Harvard, Economics, and Occupy Wall Street (hopefully more to come)

There have been many things that I have wanted to write about, but I have been more than a little lazy in putting my thoughts into words.  To be honest, I actually haven't been following the Occupy Wall Street movement that closely.  I will say that I am not necessarily supportive of the movement.  Then again, if you know me, you know that I am highly skeptical of almost everything.  I believe that recent controversy at Harvard is an example of the protest movement gone wrong.

The source of conflict is the professor of introductory economics at Harvard, Gregory Mankiw.  It is no secret that universities are made up of overwhelmingly liberal professors, so perhaps it is inevitable that a rather prominent conservative would cause quite a stir.  A group of students wrote an open letter to Mankiw explaining their opposition to the class's conservative agenda.  Around 70 students conducted an organized walkout on his lecture. I am somewhat dismayed, but not completely surprised to see a complete lack of understanding of basic economics from the Harvard students.  The letter states that "[t]here is no justification for presenting Adam Smith’s economic theories as more fundamental or basic than, for example, Keynesian theory."  Of course, it ignores the fact that the first semester (as in current semester) of the course covers microeconomics, while Keynes is famous for his macroeconomic theories.

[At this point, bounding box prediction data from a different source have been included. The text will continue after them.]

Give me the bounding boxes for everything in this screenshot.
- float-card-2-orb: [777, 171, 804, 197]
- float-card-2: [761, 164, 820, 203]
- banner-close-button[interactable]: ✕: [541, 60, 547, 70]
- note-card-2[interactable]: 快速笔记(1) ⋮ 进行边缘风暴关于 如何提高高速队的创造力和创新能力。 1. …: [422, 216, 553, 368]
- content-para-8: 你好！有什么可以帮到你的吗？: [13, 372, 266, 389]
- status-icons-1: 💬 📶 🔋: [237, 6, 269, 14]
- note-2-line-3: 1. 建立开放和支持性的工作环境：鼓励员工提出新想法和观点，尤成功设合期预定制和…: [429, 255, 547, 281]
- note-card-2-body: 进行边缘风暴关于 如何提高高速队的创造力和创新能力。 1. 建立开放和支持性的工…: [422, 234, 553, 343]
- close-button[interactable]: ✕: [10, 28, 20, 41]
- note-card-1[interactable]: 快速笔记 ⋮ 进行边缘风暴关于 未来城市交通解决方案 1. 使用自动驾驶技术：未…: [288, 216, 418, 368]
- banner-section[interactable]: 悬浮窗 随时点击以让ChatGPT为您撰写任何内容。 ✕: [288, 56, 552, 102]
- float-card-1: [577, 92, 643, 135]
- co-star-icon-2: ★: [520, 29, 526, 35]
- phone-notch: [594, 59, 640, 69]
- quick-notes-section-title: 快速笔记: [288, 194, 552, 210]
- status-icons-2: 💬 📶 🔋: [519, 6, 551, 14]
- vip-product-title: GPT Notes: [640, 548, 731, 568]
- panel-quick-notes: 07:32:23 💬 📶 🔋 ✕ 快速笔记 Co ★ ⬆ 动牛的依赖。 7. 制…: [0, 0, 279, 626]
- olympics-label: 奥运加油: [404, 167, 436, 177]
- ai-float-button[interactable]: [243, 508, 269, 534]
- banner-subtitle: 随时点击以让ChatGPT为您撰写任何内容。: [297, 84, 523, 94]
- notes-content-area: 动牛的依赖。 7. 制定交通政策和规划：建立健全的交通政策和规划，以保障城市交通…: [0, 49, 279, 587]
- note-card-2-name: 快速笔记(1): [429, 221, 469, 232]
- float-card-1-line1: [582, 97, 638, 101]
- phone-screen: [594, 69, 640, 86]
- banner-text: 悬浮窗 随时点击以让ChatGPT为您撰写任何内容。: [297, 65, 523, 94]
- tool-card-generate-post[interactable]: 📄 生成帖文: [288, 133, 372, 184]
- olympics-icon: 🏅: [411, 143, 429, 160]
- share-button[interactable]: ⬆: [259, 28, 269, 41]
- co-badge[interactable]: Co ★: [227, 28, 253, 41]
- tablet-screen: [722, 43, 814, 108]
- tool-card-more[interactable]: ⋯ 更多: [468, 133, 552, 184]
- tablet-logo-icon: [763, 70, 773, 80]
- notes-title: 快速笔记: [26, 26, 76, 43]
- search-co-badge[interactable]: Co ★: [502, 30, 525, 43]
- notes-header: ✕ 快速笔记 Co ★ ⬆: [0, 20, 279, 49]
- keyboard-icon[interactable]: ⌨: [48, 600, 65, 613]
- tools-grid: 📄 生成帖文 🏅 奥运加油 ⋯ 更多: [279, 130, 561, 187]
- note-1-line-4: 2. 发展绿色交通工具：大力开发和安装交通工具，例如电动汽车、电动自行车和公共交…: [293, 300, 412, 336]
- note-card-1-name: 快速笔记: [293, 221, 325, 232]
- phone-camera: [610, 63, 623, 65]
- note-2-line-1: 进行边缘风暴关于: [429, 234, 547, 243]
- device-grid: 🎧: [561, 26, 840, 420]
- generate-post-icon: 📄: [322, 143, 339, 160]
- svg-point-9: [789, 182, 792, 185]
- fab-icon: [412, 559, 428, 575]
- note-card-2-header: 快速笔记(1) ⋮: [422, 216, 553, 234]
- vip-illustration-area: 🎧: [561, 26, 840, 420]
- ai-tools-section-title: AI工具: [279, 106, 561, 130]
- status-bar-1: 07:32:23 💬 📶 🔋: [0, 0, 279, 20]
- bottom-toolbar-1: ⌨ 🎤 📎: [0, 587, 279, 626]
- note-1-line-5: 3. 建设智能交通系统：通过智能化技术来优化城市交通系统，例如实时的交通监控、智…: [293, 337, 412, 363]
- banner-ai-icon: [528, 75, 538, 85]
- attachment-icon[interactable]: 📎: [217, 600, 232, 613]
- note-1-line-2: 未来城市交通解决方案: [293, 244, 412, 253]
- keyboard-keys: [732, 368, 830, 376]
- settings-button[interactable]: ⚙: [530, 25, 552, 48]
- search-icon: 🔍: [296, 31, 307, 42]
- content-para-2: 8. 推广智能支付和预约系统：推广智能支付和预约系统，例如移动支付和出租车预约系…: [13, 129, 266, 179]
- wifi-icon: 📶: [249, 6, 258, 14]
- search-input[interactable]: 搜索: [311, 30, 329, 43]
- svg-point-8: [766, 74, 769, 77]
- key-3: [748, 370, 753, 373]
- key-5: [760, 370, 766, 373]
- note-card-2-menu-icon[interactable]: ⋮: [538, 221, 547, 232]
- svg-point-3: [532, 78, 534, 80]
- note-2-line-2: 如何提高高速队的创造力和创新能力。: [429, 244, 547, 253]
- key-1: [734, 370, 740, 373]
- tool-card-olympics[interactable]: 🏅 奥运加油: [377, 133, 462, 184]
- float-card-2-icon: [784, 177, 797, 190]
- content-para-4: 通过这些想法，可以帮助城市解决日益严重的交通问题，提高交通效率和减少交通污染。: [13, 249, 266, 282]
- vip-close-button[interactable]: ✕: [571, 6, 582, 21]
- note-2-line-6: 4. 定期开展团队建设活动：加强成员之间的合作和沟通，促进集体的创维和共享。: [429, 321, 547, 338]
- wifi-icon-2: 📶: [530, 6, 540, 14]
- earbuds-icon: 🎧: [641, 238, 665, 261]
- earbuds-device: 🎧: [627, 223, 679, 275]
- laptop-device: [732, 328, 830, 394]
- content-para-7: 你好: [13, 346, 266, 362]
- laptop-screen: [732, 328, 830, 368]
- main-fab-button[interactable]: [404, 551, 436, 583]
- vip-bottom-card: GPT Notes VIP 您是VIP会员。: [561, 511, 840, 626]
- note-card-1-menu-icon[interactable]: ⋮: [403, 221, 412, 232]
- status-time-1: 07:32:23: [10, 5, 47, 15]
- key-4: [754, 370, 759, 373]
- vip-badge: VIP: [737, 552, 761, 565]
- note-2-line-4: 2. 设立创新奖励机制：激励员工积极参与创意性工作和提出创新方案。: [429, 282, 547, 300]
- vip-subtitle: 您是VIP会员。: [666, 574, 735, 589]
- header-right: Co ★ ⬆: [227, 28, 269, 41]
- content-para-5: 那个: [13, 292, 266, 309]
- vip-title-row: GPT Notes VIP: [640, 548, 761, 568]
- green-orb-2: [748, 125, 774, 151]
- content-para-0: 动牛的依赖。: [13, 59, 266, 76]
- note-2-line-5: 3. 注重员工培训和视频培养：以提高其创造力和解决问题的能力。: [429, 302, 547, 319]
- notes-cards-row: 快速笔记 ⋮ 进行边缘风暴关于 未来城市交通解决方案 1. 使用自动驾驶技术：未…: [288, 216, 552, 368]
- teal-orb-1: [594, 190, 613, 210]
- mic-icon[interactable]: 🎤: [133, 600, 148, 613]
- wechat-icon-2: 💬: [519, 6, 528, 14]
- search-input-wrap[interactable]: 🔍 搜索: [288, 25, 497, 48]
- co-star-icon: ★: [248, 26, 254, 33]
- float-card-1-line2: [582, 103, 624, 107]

This response to the letter and ensuing walkout is a good description of my feelings towards the issue.  There is absolutely no reason to believe that Mankiw is denying students a quality economics education.  I doubt that the material is much different from the material taught in AP Economics at high school.  Some of protesters have brought up issues of rent control and the minimum wage as examples of bias.  I remember both of these issues used as examples of the problems of price ceilings and price floors.  While there is certainly debate over the real effect of the minimum wage on unemployment, especially at its current level, there is nothing wrong with using it as an example of the theoretical impact of price controls.  Both are probably mentioned in every introductory microeconomics class.  Perhaps the students should attempt to understand the material before blindly disregarding it.

Having followed Mankiw's blog for the past few months, I can say with certainty that I have many conflicts with his proposals and opinions.  He is definitely a conservative in his economic policies, but he is not a blind political conservative.  For example, he is an enthusiastic supporter of a carbon tax, which also happens to be my ideal economic policy implementation.  Although I often disagree with Mankiw, I respect him as a PHD economist and a reputable source of economic happenings.  The departed students should trust his knowledge of basic economics.  There is nothing wrong with learning from someone that you disagree with.  Just suck it up and go to class.